ENTRIES SUPPLIED ->
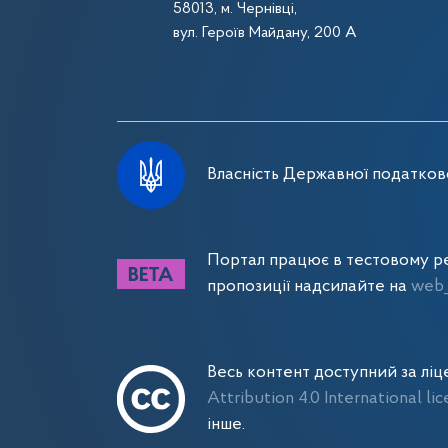
58013, м. Чернівці,
вул. Героїв Майдану, 200 А
Власність Державної податково
Портал працює в тестовому ре
пропозиції надсилайте на
web_
Весь контент доступний за лі
Attribution 4.0 International li
інше.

WORK REQUEST -> Reproduce nothing but the lines from the line containing "Весь контент доступний за лі" to the last line of the data, each exactly as written.

RESULT ->
Весь контент доступний за лі
Attribution 4.0 International li
інше.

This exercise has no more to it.